Migration Results: What Changed
After completing the upgrade on a production NestJS application, here’s what I observed:
Bundle size: Dropped significantly. The Docker image shrank by several megabytes. Deploy times improved as a result.
Query performance: Difficult to measure precisely, but response times appeared marginally faster. The improvement is more noticeable on query-heavy operations.
Development experience: Mostly unchanged. The main difference is remembering to run prisma generate manually.
CI pipeline: Required configuration updates for the DATABASE_URL handling, but otherwise stable.
My honest is that the migration was more tedious than difficult.
Most of the time went into updating imports and debugging CI. The actual architectural change was straightforward once I understood what needed to change for the new config.

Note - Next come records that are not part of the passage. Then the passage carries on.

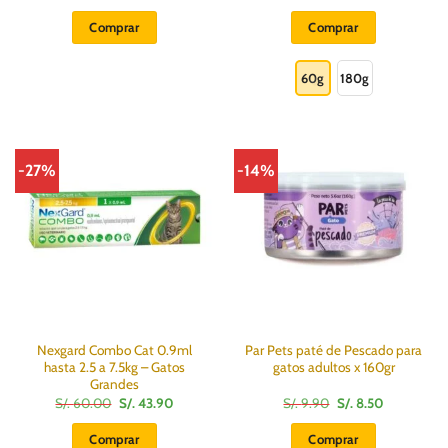
de
precios:
Comprar
Comprar
desde
S/.
Este
89.00
hasta
producto
60g
180g
S/.
169.00
tiene
múltiples
variantes.
Las
-27%
-14%
opciones
se
pueden
elegir
en
la
página
de
producto
Nexgard Combo Cat 0.9ml
Par Pets paté de Pescado para
hasta 2.5 a 7.5kg – Gatos
gatos adultos x 160gr
Grandes
El
El
El
El
S/.
60.00
S/.
43.90
S/.
9.90
S/.
8.50
precio
precio
precio
precio
original
actual
original
actual
Comprar
Comprar
era:
es:
era:
es:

It also can’t complain about having several codebases, that all needed this upgrade, across different setups and circumstances 🙂
Quick Reference Cheat Sheet
| Issue | Solution |
|---|---|
Environment variable not found: DATABASE_URL | Provide DATABASE_URL at build time in CI |
| TS2742 errors in pnpm monorepo | Add explicit type annotations or configure tsconfig paths |
| SSL certificate validation errors | Set ssl: { rejectUnauthorized: false } in adapter config |
| Mapped enum runtime errors | Use schema names with as any assertion |
| Module not found after upgrade | Delete generated folder and run prisma generate |
@prisma/client imports failing | Update imports to use generated folder path |
| Connection timeouts after upgrade | Configure explicit pool settings in adapter |
The upgrade process described here reflects my experience upgrading two separate codebases; one with a NestJS backend and one with a monorepo, both using PostgreSQL. Your specific setup may require additional configuration. The template repository provides a working reference implementation.